Members of Forest Heath District Council’s cabinet will meet next week to recommend freezing the authority’s portion of the council tax demand for the sixth successive year.
But cabinet member for resources Cllr Stephen Edwards warned at a briefing on Monday that with the government grant to the council having been almost halved over the past two years, the authority could not afford to be complacent .
“Funding changes mean we have to change the way we do things and make ourselves less reliant on government money,” he said.
“Councils can no longer do everything for people and here in West Suffolk we are leading the way by doing things with people, not for them or to them,” he said.

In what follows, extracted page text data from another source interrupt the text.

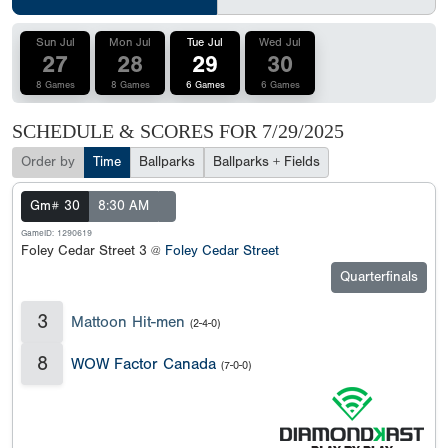
Sun Jul
Mon Jul
Tue Jul
Wed Jul
27
28
29
30
8 Games
8 Games
6 Games
6 Games
SCHEDULE & SCORES FOR
7/29/2025
Order by
Time
Ballparks
Ballparks + Fields
Gm# 30
8:30 AM
GameID: 1290619
Foley Cedar Street 3 @
Foley Cedar Street
Quarterfinals
3
Mattoon Hit-men
(2-4-0)
8
WOW Factor Canada
(7-0-0)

“We have a families and communities agenda under which we will support people to help themselves, be more self-reliant and less dependent on council services.”
He said while the council would continue to invest in front-line services it would also be focussing on “building community resilience and self reliance.”
Residents with ideas for projects were advised to contact the council where officers would help them apply for any appropriate grants and funding that might be available .
The council is being forced to make £1.1 million of savings in the next financial year with the largest chunk, £278,000, set to come through sharing more services with its neighbour St Edmundsbury under the West Suffolk banner.
The council is also looking to generate cash with projects such as the building of 10 new industrial units at Sam Alper Court in Newmarket for which it has already identified a strong demand and which it will lease out .
Council leader Cllr James Waters said: “We’re squeezing every penny we can and always looking to secure a stronger future for Forest Heath but everyone has a part to play.”